Disampaikan, beberapa langkah yang telah dilaksanakan Pokja antara lain; tahun ini menyusun roadmap pengembangan madrasah inklusi. Tahun depan segera dikembangankan roadmap pendidikan Islam inklusi pada semua direktorat; direktorat PTKI, PD Pontren, Direktorat PAI dan sekretariat sebagai supporting system. Di samping itu, mendirikan Forum Pendidik Madrasah Inklusi (FPMI). Pusat telah membentuk kepengurusan di daerah-daerah, secara bersama-sama mulai menggerakkan geliat layanan pendidikan Islam inklusi ini. Sehingga kehadiran kementerian agama dalam memberikan layanan pendidikan Islam inklusif bisa dirasakan secara nyata.

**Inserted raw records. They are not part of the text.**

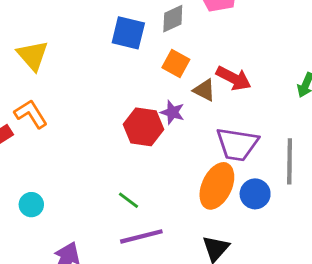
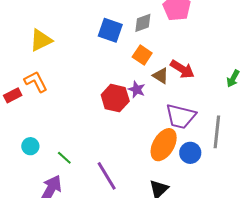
yellow triangle: (33, 55) -> (41, 40), turned 40
green line: (128, 200) -> (64, 158), moved
purple line: (141, 236) -> (107, 176), turned 68

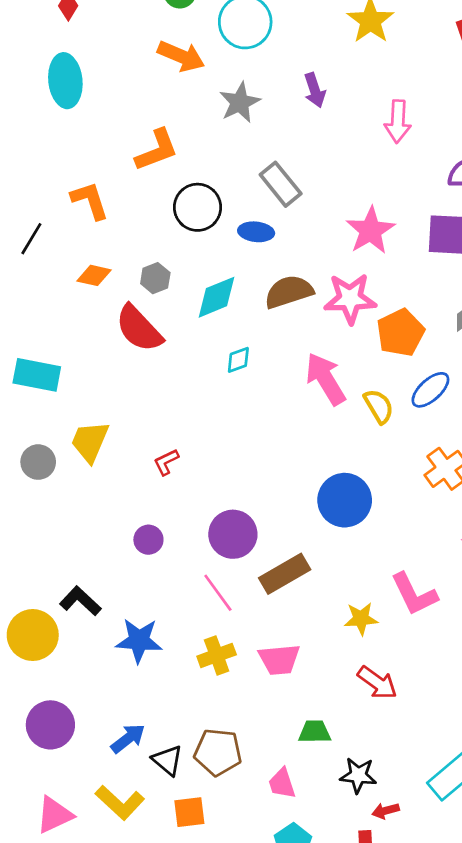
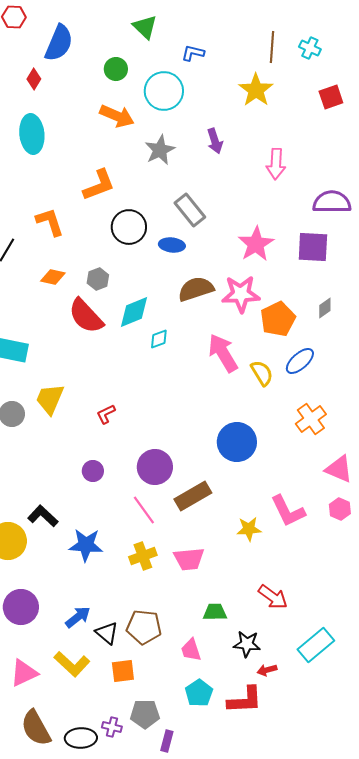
cyan diamond: (217, 297) -> (134, 312), moved
red arrow: (377, 683) -> (273, 597), moved

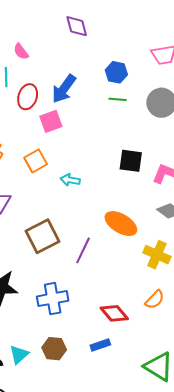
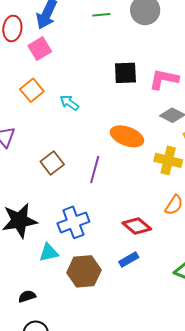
cyan arrow: (70, 180) -> (69, 103), turned 36
brown square: (42, 236) -> (52, 163), size x0.7
brown hexagon: (54, 349) -> (84, 271), size x1.4
cyan triangle: (19, 355) -> (49, 253), moved, turned 40

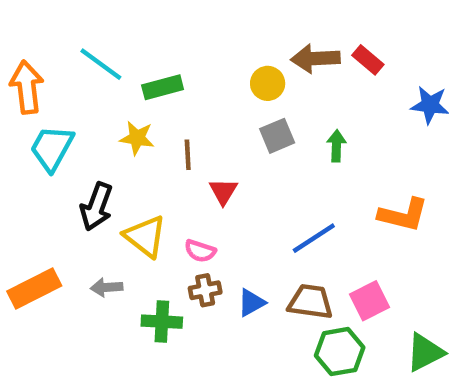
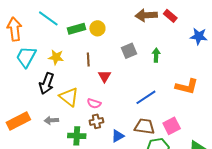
yellow circle: (268, 83) -> (97, 28), moved
yellow star: (137, 138) -> (56, 57), moved
blue triangle: (251, 303) -> (118, 136), moved

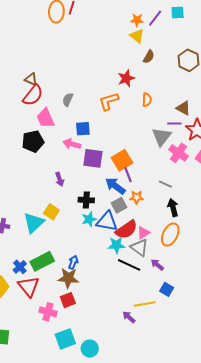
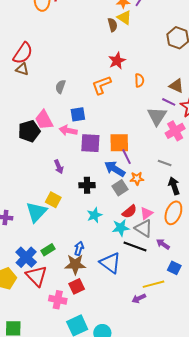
brown semicircle: (149, 57) -> (112, 25), moved, turned -40
red semicircle: (33, 95) -> (23, 53), moved
pink trapezoid: (45, 118) -> (44, 120), moved
purple line: (174, 124) -> (169, 102), turned 32
pink cross: (179, 153) -> (175, 131), turned 30
orange square: (122, 160) -> (119, 143), turned 35
cyan star: (89, 219) -> (94, 215), moved
blue triangle: (107, 221) -> (110, 263), moved, turned 30
red semicircle: (126, 230) -> (129, 212), size x0.7
green rectangle: (42, 261) -> (48, 250), size x0.6
blue cross: (20, 267) -> (26, 257), size x1.5
purple arrow: (129, 317) -> (139, 298), turned -64

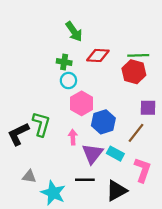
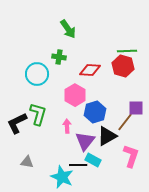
red diamond: (98, 55) -> (90, 70), moved
cyan circle: (68, 81) -> (37, 74), moved, size x1.5
purple square: (148, 108) -> (136, 108), moved
cyan rectangle: (115, 154) -> (93, 160), moved
black triangle: (116, 191) -> (107, 136), moved
cyan star: (53, 193) -> (62, 177), moved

Menurut data EMIS tahun 2021, di madrasah ada 47.516 peserta didik berkebutuhan khusus (PDBK). Secara kelembagaan, Ada 110 Madrasah Inklusi yang melayani PDBK. Para guru pendamping khusus (GPK), telah bergabung dalam Forum Pendidik Madrasah Inklusi (FPMI). Mereka secara mandiri dan seadanya telah mengembangkan kapasitas dirinya untuk memberikan layanan terbaik kepada PDBK tersebut. Dukungan dari semua pihak masih sangat dibutuhkan, dari lembaga pusat hingga unit terkecil dari satuan pendidikan. Demikian juga di Perguruan Tinggi keagamaan. Ekosistem layanan pendidikan inklusi kementerian agama juga belum bersinergi dengan baik. Inilah tantangan untuk mewujudkan “Pendidikan Tanpa Diskriminasi, Setara Untuk Semua.”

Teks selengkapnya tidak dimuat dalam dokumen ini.